* _Requirement_:
Leave out the pictures and output exactly the lines below from the one with "Portal del Colaborador" down to the one with "favorite_border", both of them included.

* _Listed records_:
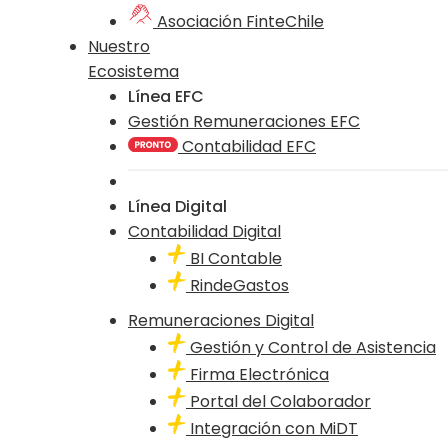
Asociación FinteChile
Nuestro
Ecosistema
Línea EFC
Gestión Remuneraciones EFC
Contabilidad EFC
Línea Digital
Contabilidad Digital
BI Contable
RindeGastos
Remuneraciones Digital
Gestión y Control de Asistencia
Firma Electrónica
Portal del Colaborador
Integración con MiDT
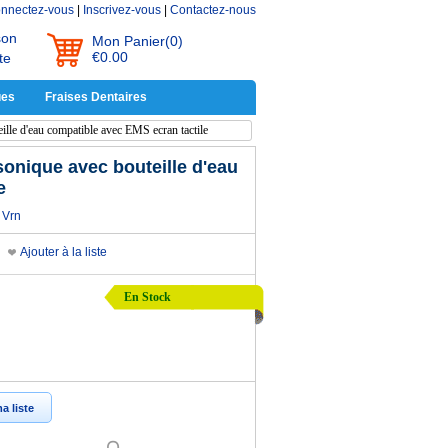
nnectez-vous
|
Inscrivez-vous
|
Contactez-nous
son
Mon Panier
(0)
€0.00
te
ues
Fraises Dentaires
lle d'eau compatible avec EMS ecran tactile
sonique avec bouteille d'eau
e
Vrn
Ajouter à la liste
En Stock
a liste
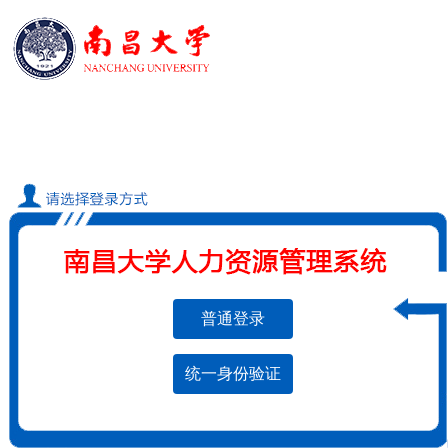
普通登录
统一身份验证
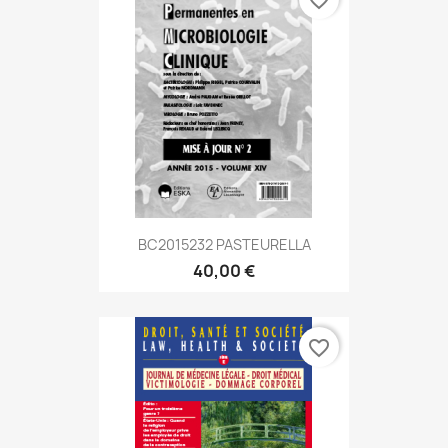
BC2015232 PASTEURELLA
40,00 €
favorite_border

==

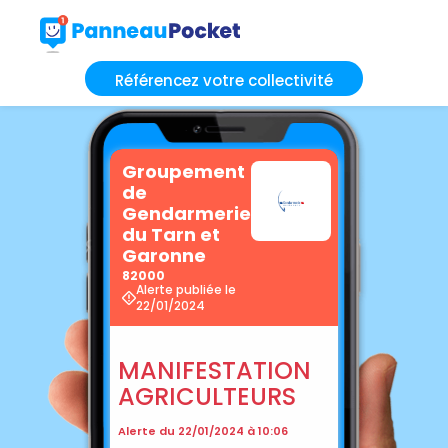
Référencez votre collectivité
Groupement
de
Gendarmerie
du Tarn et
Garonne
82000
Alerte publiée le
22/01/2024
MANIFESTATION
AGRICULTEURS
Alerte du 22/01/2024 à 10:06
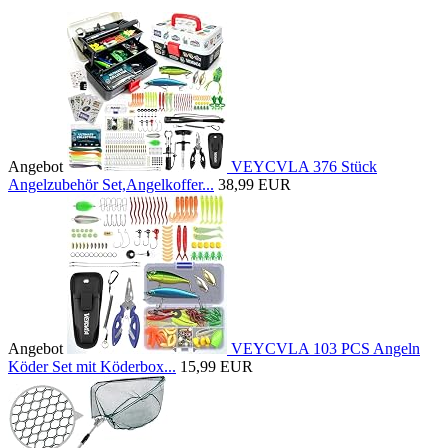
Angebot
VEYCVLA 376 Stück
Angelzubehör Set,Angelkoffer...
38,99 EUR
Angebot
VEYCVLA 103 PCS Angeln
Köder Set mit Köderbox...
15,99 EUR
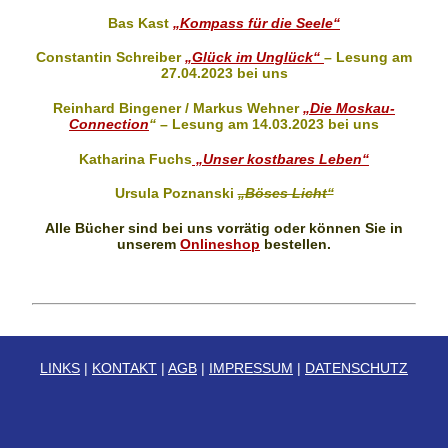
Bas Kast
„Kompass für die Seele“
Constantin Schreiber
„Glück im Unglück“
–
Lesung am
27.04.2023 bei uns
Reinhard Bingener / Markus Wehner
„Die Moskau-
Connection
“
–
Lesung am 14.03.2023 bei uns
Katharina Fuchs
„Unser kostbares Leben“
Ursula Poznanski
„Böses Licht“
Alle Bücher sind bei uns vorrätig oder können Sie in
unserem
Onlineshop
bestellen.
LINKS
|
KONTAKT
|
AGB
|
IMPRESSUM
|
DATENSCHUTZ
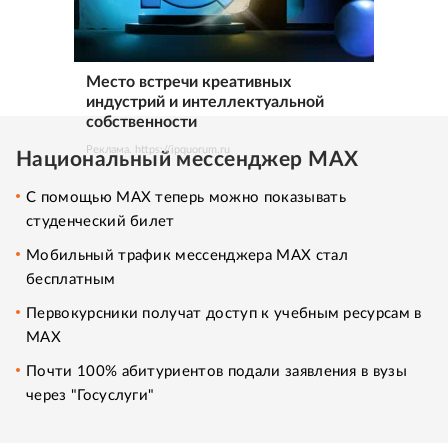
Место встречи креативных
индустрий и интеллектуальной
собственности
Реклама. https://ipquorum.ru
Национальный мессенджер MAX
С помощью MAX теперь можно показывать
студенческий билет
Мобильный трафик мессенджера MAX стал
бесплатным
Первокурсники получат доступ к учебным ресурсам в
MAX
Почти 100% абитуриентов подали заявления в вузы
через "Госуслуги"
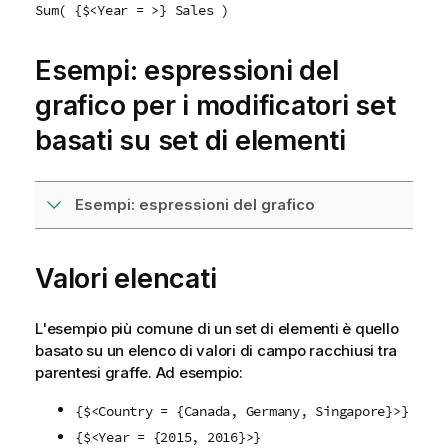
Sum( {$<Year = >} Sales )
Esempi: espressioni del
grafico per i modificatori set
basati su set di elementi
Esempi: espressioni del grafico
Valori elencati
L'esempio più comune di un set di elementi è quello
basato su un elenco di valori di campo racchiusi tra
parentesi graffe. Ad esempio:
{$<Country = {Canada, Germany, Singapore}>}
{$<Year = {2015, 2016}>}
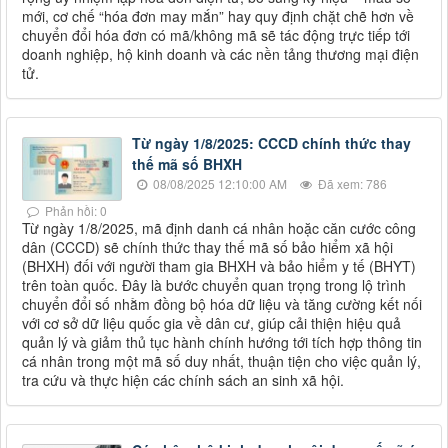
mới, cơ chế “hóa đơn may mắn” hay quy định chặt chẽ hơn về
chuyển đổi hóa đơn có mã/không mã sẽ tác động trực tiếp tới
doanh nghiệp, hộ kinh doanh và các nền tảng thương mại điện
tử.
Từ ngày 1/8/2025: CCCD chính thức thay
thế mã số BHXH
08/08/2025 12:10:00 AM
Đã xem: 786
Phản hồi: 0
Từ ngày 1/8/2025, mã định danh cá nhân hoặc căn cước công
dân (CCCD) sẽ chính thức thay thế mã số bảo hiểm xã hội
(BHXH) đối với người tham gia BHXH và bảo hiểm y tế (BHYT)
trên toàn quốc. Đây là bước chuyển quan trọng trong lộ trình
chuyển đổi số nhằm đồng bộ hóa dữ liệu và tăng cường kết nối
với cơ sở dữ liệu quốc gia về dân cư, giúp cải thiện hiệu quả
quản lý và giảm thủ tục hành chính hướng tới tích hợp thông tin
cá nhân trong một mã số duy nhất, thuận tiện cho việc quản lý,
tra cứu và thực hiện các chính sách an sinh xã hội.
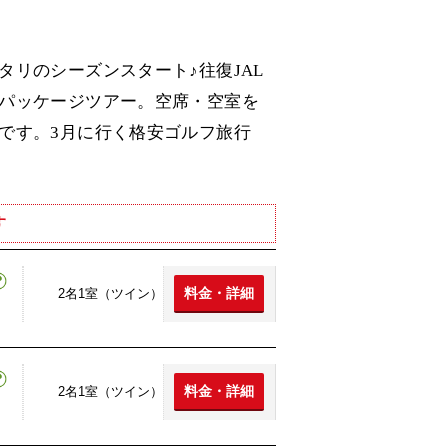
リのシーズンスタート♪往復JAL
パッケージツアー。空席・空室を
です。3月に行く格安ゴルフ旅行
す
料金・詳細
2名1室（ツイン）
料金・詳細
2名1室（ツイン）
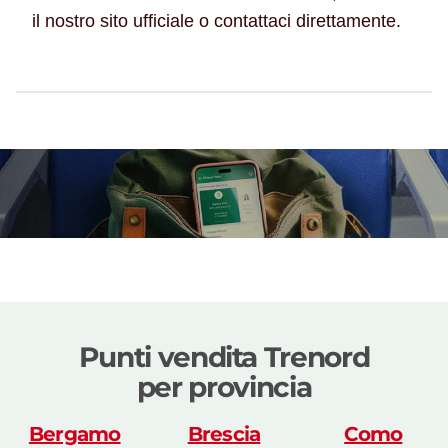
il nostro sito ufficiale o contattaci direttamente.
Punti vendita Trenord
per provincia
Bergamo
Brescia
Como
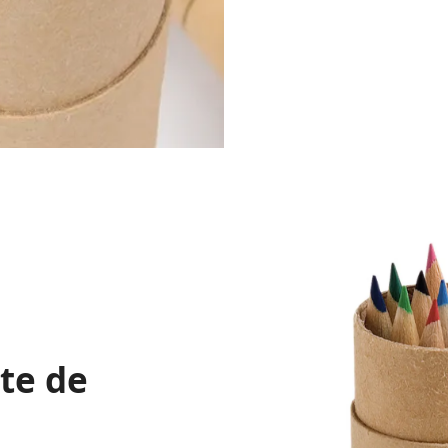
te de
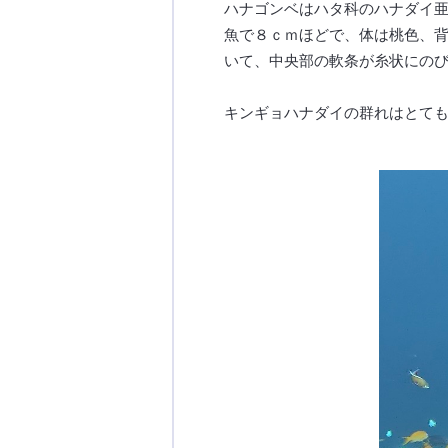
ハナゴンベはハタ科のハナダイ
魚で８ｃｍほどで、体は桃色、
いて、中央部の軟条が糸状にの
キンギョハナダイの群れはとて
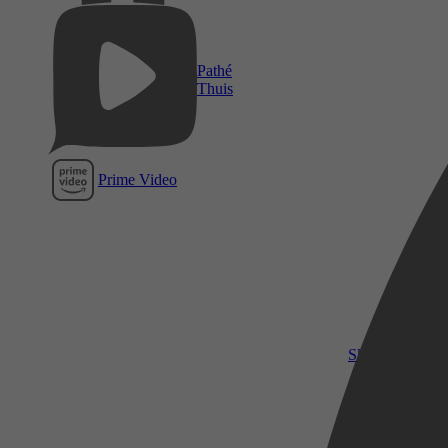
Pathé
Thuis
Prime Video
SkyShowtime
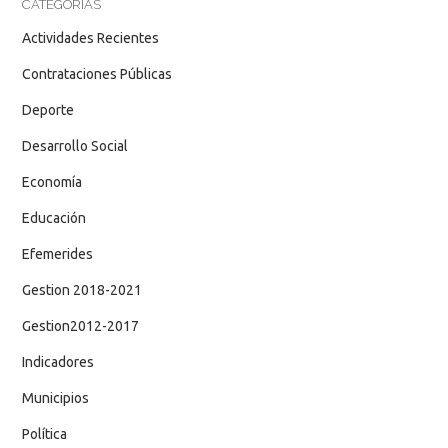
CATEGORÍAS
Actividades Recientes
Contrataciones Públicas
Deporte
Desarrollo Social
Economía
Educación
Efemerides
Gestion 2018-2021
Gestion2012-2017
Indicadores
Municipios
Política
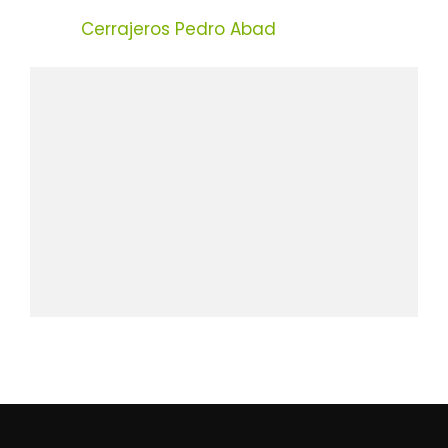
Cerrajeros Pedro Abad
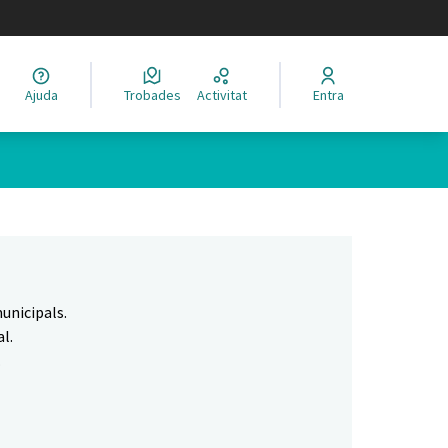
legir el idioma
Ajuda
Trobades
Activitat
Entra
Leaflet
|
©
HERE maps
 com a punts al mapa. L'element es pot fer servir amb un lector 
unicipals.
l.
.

* _Task result_:
Portal del Colaborador
Integración con MiDT
nnectez-vous
|
Inscrivez-vous
|
Contactez-nous
son
Mon Panier
(0)
€0.00
te
ues
Fraises Dentaires
lle d'eau compatible avec EMS ecran tactile
sonique avec bouteille d'eau
e
Vrn
Ajouter à la liste
En Stock
a liste
普通登录
统一身份验证
BC2015232 PASTEURELLA
40,00 €
favorite_border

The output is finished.